Brendan comprit sa tristesse et compatit.

– C’est en lien avec ta famille, n’est-ce pas ? Je suis vraiment désolé…

– Ça va … ce n’est jamais évident de surmonter ça, malgré toutes les réponses que je connais…

Ken se retourna et son regard croisa ceux de Zoé, qui attendait patiemment Brendan à l’extérieur de la classe.

– Je vois que tu t’es beaucoup rapproché de Zoé.

– Oui en quelque sorte, répliqua fièrement Brendan.

– Promets-moi une chose : laisses-la hors de tout de ça.

– Que veux-tu dire ?

– Promets-moi Brendan de ne jamais l’impliquer en ce qui concerne ma vie, insista Ken en lui lançant un regard sérieux.
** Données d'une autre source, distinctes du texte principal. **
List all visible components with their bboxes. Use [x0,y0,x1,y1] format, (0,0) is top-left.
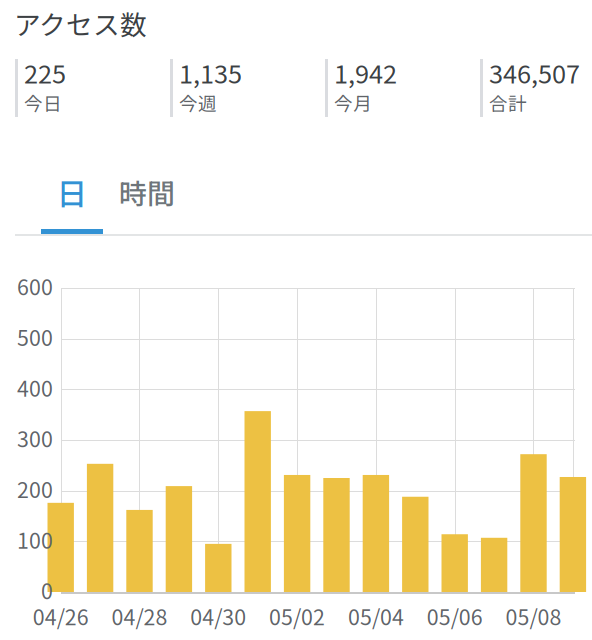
staticText: 0 [41,575,53,606]
staticText: 日 [56,170,88,214]
staticText: 今日 [24,89,62,116]
staticText: 300 [17,423,53,454]
staticText: 200 [17,473,53,504]
button[interactable]: 日 [41,163,103,221]
staticText: 500 [17,321,53,352]
staticText: 600 [17,271,53,302]
staticText: 04/28 [112,601,168,632]
staticText: 05/02 [269,601,325,632]
staticText: 04/26 [33,601,89,632]
staticText: 05/04 [348,601,404,632]
staticText: 100 [17,524,53,555]
staticText: 400 [17,372,53,403]
staticText: 合計 [489,89,527,116]
staticText: 時間 [119,172,175,212]
staticText: 1,135 [179,54,242,91]
staticText: 今月 [334,89,372,116]
staticText: 04/30 [190,601,246,632]
staticText: 今週 [179,89,217,116]
staticText: アクセス数 [14,4,147,43]
staticText: 225 [24,54,66,91]
staticText: 346,507 [489,54,580,91]
button[interactable]: 時間 [116,163,178,221]
staticText: 05/06 [427,601,483,632]
staticText: 1,942 [334,54,397,91]
staticText: 05/08 [506,601,562,632]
– Promis… bredouilla Brendan confus, pris au dépourvu par cette demande soudaine.

Ken quitta finalement la classe, en passant devant Zoé ravi de le voir :

– Salut Ken ! Comment vas-tu ?

– Ça va, lui répondit-il secrètement d’un sourire dissimulé.
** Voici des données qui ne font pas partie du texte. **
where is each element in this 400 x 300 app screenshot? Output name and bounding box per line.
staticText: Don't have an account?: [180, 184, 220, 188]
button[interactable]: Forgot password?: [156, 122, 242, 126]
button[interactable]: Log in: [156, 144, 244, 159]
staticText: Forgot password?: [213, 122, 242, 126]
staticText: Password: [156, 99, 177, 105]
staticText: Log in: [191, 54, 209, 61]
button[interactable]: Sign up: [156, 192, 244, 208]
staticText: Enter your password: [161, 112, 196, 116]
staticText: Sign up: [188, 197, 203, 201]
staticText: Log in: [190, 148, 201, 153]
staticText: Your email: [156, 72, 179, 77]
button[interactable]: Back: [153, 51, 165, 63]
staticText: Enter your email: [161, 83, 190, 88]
Soucieuse, celle-ci dit à Brendan qui arriva à ses côtés:

– Je vois qu’il va un peu mieux moralement, mais il me parait encore tourmenté. J’espère vraiment pouvoir l’aider plus que ça…

– Je sais… Mais il serait préférable qu’on ne se mêle plus de sa situation. On ne peut malheureusement rien y faire, simplement rester à ses côtés et être là pour lui.

– Oui, si tu le dis… marmonna-t-elle déçue.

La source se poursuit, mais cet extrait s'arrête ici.